(Beginning of MATERIAL PROVIDED)

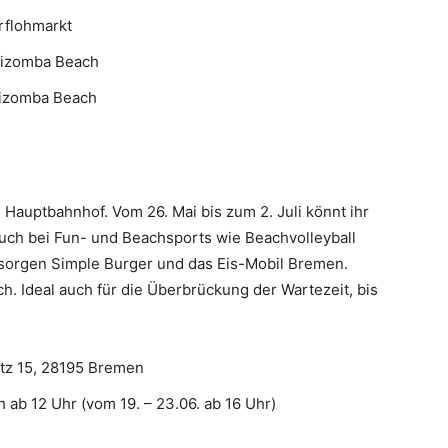
rflohmarkt
 Kizomba Beach
 Kizomba Beach
e
auptbahnhof. Vom 26. Mai bis zum 2. Juli könnt ihr
 euch bei Fun- und Beachsports wie Beachvolleyball
 sorgen Simple Burger und das Eis-Mobil Bremen.
ch. Ideal auch für die Überbrückung der Wartezeit, bis
tz 15, 28195 Bremen
h ab 12 Uhr (vom 19. – 23.06. ab 16 Uhr)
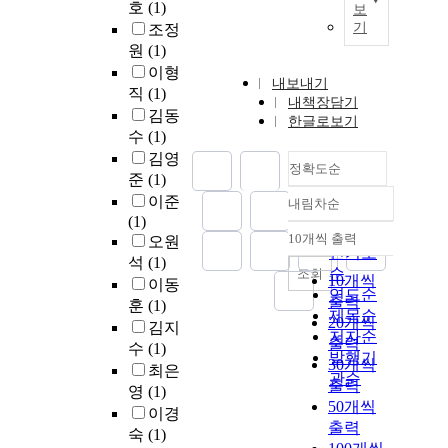
호
(1)
보
기
조정
원
(1)
이형
내보내기
직
(1)
내책장담기
김동
한글로보기
수
(1)
김영
정확도순
준
(1)
이준
내림차순
정확도
(1)
순
10개씩 출력
오원
내림차순
인기도
석
(1)
순
조회
10개씩
이동
연도순
출력
훈
(1)
제목순
20개씩
김지
저자순
출력
수
(1)
발행기
30개씩
최은
관순
출력
영
(1)
50개씩
이경
출력
숙
(1)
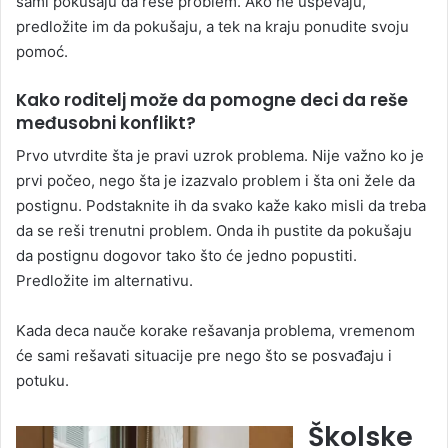
sami pokušaju da reše problem. Ako ne uspevaju,
predložite im da pokušaju, a tek na kraju ponudite svoju
pomoć.
Kako roditelj može da pomogne deci da reše
međusobni konflikt?
Prvo utvrdite šta je pravi uzrok problema. Nije važno ko je
prvi počeo, nego šta je izazvalo problem i šta oni žele da
postignu. Podstaknite ih da svako kaže kako misli da treba
da se reši trenutni problem. Onda ih pustite da pokušaju
da postignu dogovor tako što će jedno popustiti.
Predložite im alternativu.
Kada deca nauče korake rešavanja problema, vremenom
će sami rešavati situacije pre nego što se posvađaju i
potuku.
Školske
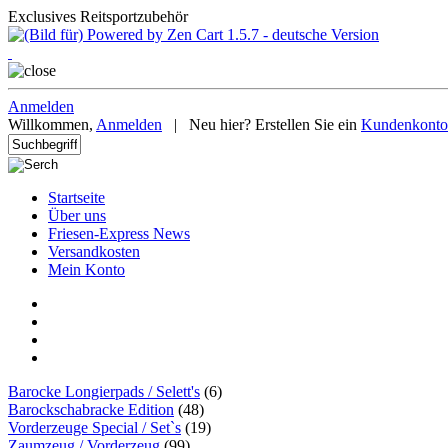
Exclusives Reitsportzubehör
Anmelden
Willkommen,
Anmelden
|
Neu hier? Erstellen Sie ein
Kundenkonto
Startseite
Über uns
Friesen-Express News
Versandkosten
Mein Konto
Barocke Longierpads / Selett's
(6)
Barockschabracke Edition
(48)
Vorderzeuge Special / Set`s
(19)
Zaumzeug / Vorderzeug
(99)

(End of MATERIAL PROVIDED)

§ THE PROBLEM
Restate the tail of the listing word for word, beginning at the line containing "Barockschabracke Edition".

§ OUTPUT OF THE TASK
Barockschabracke Edition
(48)
Vorderzeuge Special / Set`s
(19)
Zaumzeug / Vorderzeug
(99)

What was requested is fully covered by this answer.